Volver a leer el artículo de Guelbenzu, recordar la intención con la que Victor Seix, Carlos Barral y Juan Petit crearon el premio y comprobar en lo que el galardón se ha convertido generan muchas ganar de llorar y también de, agotadas las lágrimas, mandar a tomar por culo a más de uno y a más una. Se quejan últimamente muchos editores de que ya no se compran tantos libros como antes. Si uno se enamora perdidamente de una mujer y pasados los años se entera de que esa señora se dedica a vender su cuerpo en todas las esquinas de la ciudad y que lo hace lo mismo por cuatro duros que por un trozo de pan duro, lo más normal, por muy enganchado que estuviera, es que deje, con el tiempo, de soñar con ella, caiga en el cinismo y termine satisfaciendo sus necesidad de amor con otra persona que por lo menos no le mienta.
Por su interés y por su actualidad reproducimos a continuación –con su permiso, don José Mª- el artículo de 2008 de José María Guelbenzu:
Memoria y futuro de un galardón
El escritor novel que en los setenta aspiraba a reconocimiento en el mundo de la verdadera literatura tenía al Premio Biblioteca Breve como la meta soñada. Eran los años en los que un grupo de autores primerizos se consagraban (Luis Goytisolo, García Hortelano, Caballero Bonald…) y provocaban una mezcla de admiración y envidia que llegó a su cenit cuando lo obtuvo Mario Vargas Llosa y dio lugar al nacimiento del boom latinoamericano. En 1967 concursé al premio con esa audacia que sólo da la juventud. Ese año lo obtuvo Carlos Fuentes, y el mero hecho de ser finalista me hizo sentirme como el joven Perceval llegando a Camelot.

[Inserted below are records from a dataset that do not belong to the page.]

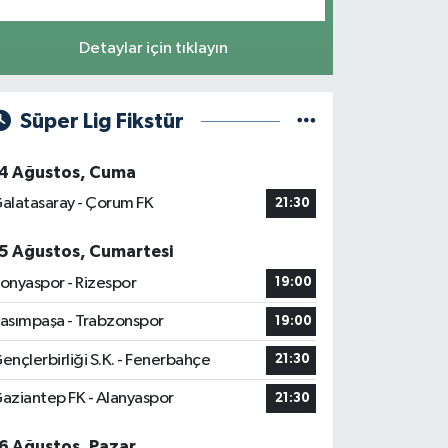
Detaylar için tıklayın
Süper Lig Fikstür
4 Ağustos, Cuma
alatasaray - Çorum FK
21:30
5 Ağustos, Cumartesi
onyaspor - Rizespor
19:00
asımpaşa - Trabzonspor
19:00
ençlerbirliği S.K. - Fenerbahçe
21:30
aziantep FK - Alanyaspor
21:30
6 Ağustos, Pazar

Ahí arrancó una carrera literaria más o menos azarosa y entusiasta con la que hoy cumplo 40 años de oficio dentro de un premio que cumple los 50. Un premio mítico y único. Mítico, porque la lista de premiados lo eleva a esa altura. Único, porque sigue poseyendo el prestigio de la alta literatura. Hay una diferencia importante, sin embargo, entre el de aquellos setenta, al mando de Carlos Barral, el que le siguió siendo Joan Ferraté director de Seix Barral y el que se reanuda, más de 20 años después, y llega hasta hoy. El premio comenzó dando a conocer autores hasta entonces casi inéditos o consagrando a autores aún faltos de ese último empujón. En esos años gloriosos desfilan autores que cimentaron para siempre su prestigio, hasta el año en que lo gana Juan Benet. Y aún continuó descubriendo autores (González León, J. Leyva…) hasta su primera desaparición. En 1999, un casi desconocido y notable Jorge Volpi encabeza la nueva serie de ganadores y toma la antorcha de la tradición, pero los tiempos han cambiado. Ya no se lleva descubrir escritores, sino lanzar consagrados; sin embargo, el Breve, salvo alguna excepción, ha seguido intentando descubrir autores y correr riesgos.
Soy un testigo de los viejos tiempos, y la nostalgia me ha traído a Barcelona en este año en que se premia a la excelente Gioconda Belli. Y como la memoria está ahí, los recuerdos vuelven. Vargas Llosa asistió una vez, con su bonhomía acostumbrada, a una escena prodigiosa; encontrarse a García Hortelano y a Gabriel Ferrater paseando por los techos del hotel Colón con una copa en la mano y discutiendo sobre gramática indoeuropea. Para mí, ésos son los bellos tiempos: las copas en El Abrevadero a mediodía, los almuerzos en la Mariona, las tardes del pub Tuset y las Noches de Bocaccio, García Hortelano y Marsé escribiendo el enésimo guión en el que siempre había una secuencia que comenzaba: «Chico Lionel al piano hacía más aguda la nostalgia de Scott Fitzgerald»… Pero ¿de qué sirve la nostalgia? Mejor la memoria y el futuro; la memoria habla de un premio mítico; el futuro, de un deseo de mantener un prestigio. Es verdad que los premios ya no son lo que eran, que todo autor es descubierto casi antes de empezar, que la prisa es lo único que importa: vender la mayor cantidad de libros en la menor cantidad de tiempo; pero yo deseo de todo corazón al Biblioteca Breve que no pierda su historia ni se deje abrumar por ella. Volvamos a la literatura siempre, soñemos con Camelot.
El pasado septiembre, dijimos esto (aqui) sobre la publicidad del premio.
Pero bueno, señoritas. ¿No os cansáis de tantos lloriqueos y melindres de abuelita Cebolleta? ¿No os ha enseñado nada la vida en las trincheras? Propongo darle el próximo Biblioteca Breve a Gacía Márquez y Carlos Fuentes ex aequo y post mortem, a ver si así atemperamos los sonrojos. O lo sahumamos con Marías (el otro, el malo), Vila-Matas, la Grandes y otros inciensos de vuestro gusto y conveniencia. Al final será verdad que la vida literaria aún no se había convertido en un oxímoron en la época del general Franco y que ahora sólo pastamos por las cenizas, ay dolor, de este tan mustio collado. Que ya no tenéis edad para ir dando por culo, señoras, ni siquiera para llamar puta a la más guapa, sin que se os vea el pespunte del refajo. Sosegaos.